WORK ORDER
Examine the records and identify each line that includes the string "height". Copy those lines.

RECORDS FOR THIS TASK below:

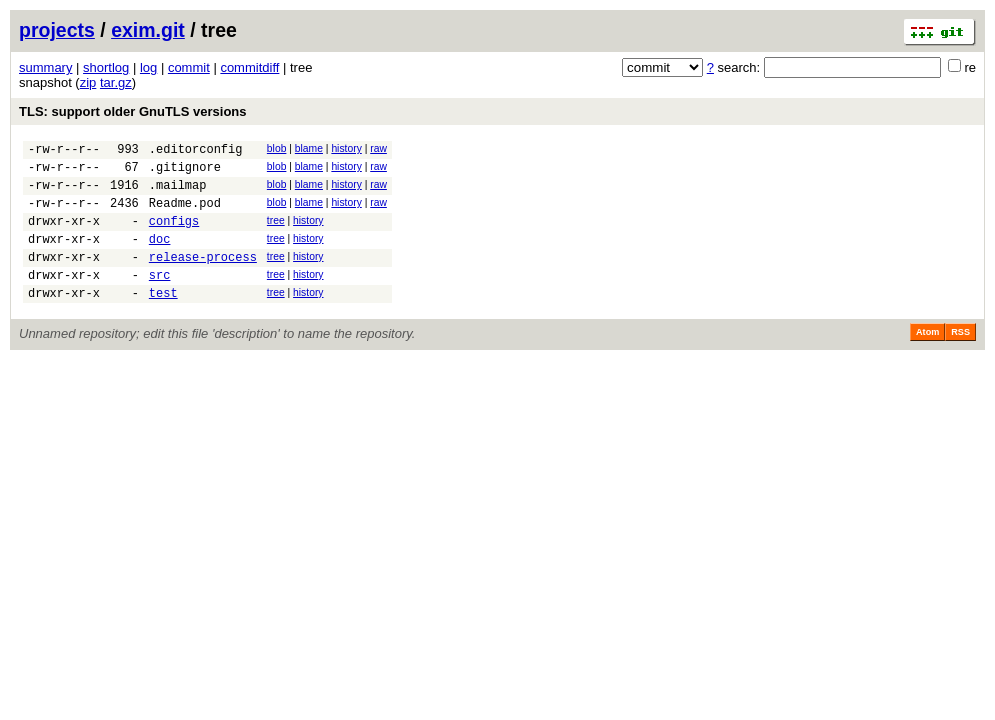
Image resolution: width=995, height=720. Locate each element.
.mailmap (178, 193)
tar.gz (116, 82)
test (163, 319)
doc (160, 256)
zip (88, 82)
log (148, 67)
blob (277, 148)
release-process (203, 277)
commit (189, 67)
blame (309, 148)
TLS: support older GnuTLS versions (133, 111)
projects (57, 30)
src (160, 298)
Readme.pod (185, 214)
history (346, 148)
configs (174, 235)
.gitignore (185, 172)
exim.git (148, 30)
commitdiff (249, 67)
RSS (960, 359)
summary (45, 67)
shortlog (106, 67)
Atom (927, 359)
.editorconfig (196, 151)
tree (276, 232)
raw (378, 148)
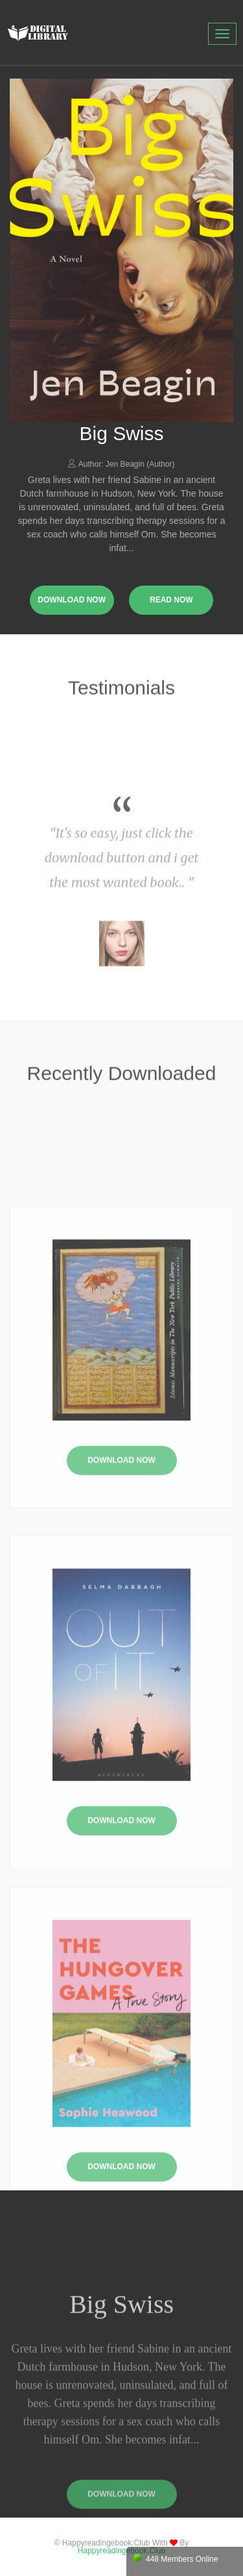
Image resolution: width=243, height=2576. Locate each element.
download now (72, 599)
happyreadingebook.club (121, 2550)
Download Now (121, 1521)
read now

End of RECORDS FOR THIS TASK.

SOLUTION FOR THIS TASK
Image resolution: width=995, height=720. Locate each element.
Image resolution: width=243, height=2576. Locate each element.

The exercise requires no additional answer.